I remember growing up in the 90s when the VW Polo first burst onto the South African motoring scene. The mother of my best friend at the time upgraded to one – the sedan version, badged the Polo Classic. One thing that struck me about the Polo Classic, even back then – before I was tall enough to reach the pedals – was how it didn’t quite look like other sedans on the road.
It was thoroughly modern; with a high, narrow boot lid that made the rear end seem a bit truncated – like she had managed to reverse squarely into a wall and compress it to half the size it should’ve been.
This “mini-sedan” (for lack of a better phrase) design made a return in recent years from the Indian brands and branches of certain Japanese companies; Maruti Suzuki being one of them. Locally we knew this car as the Suzuki Swift Dzire, however, with the launch of the new, fourth-generation Swift, the new-generation Dzire has become a model in its own right.

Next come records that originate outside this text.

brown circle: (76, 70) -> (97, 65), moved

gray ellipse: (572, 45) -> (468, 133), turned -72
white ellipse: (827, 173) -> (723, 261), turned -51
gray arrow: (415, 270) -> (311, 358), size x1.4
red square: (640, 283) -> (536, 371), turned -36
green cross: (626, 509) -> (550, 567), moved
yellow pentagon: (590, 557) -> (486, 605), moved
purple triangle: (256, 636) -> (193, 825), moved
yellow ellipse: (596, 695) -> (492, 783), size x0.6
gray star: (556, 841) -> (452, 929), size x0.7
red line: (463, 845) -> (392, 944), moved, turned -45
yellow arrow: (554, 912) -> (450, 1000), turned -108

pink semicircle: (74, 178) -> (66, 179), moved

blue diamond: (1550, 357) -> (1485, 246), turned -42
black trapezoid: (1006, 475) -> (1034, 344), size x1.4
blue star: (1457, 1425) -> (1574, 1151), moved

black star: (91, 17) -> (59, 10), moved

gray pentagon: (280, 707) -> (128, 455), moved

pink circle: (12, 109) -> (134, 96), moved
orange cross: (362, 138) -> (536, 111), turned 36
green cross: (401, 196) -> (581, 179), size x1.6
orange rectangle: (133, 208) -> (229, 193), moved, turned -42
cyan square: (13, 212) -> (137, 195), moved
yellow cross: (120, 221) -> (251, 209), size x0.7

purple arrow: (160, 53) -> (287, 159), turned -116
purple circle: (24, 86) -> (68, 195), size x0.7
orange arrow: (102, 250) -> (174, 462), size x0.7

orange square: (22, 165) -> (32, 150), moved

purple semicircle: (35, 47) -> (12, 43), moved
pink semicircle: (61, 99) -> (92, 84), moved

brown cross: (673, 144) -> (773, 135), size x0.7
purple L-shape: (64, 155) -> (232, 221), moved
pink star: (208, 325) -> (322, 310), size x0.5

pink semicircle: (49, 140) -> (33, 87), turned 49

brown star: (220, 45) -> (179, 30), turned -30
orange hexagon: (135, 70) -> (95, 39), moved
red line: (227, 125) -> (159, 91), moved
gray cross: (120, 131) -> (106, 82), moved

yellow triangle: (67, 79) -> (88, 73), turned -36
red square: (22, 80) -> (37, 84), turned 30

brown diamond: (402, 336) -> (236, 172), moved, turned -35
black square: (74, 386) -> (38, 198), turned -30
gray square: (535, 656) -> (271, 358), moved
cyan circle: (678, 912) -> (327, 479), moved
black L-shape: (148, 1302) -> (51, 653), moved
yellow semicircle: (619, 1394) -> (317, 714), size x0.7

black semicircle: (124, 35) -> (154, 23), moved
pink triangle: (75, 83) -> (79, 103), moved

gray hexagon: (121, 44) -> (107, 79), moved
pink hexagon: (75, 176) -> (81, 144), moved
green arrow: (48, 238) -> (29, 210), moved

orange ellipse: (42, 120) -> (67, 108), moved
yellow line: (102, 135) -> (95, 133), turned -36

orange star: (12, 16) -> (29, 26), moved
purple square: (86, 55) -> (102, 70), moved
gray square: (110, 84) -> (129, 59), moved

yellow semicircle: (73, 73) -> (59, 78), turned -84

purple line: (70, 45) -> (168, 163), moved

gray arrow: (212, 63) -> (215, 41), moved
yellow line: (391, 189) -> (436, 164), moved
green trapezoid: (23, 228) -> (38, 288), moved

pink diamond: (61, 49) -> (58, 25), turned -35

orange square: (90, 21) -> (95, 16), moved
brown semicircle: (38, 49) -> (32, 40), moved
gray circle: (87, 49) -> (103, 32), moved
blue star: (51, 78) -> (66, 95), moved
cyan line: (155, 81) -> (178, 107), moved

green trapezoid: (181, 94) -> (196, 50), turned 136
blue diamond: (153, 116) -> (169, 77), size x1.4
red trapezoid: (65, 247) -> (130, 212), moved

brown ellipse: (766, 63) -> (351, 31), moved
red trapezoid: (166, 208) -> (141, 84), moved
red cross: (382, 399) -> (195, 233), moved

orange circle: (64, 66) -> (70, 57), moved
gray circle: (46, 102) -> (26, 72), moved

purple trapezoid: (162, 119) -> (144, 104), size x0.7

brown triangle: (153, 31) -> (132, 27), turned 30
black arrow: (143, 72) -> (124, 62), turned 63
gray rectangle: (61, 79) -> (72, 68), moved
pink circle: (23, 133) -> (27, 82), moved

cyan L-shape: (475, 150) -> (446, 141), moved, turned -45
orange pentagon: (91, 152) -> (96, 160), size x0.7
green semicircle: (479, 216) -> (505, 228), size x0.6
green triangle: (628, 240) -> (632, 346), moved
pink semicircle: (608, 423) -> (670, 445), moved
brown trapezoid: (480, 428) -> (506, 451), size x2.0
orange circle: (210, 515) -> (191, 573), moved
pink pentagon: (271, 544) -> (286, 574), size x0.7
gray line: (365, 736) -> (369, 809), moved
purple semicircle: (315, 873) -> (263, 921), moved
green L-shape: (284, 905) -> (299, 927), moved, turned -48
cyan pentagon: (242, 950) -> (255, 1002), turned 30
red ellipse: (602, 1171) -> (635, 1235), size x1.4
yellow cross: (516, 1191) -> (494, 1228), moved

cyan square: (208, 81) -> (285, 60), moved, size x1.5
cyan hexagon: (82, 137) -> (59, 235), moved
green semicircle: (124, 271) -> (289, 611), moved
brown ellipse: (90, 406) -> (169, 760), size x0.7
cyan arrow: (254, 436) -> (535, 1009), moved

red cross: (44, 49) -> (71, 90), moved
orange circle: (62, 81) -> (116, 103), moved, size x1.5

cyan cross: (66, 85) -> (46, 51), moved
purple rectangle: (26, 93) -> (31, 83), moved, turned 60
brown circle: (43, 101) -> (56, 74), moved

What can I expect from the Dzire?
That the Swift and Dzire were developed alongside each other and share the lightweight HEARTECH platform is undeniable. While the family resemblance is there, the Dzire has its own unique look and feel. With it, Suzuki has opted for the more mature approach.
A unique grille, headlights and bonnet lead up to the swoopy A-pillars in body colour (they’re always black on the Swift). Thick chrome trim accents the ovoid grille and underscores the front fog lights on this GL model, which some might find to be a little OTT…
Round the back, the boot lid also features a strong swathe of chrome, although this time its applied far more successfully. In fact, the entire rear end of the Dzire is rather good looking. The combination LED taillamps lend it an especially upmarket feel.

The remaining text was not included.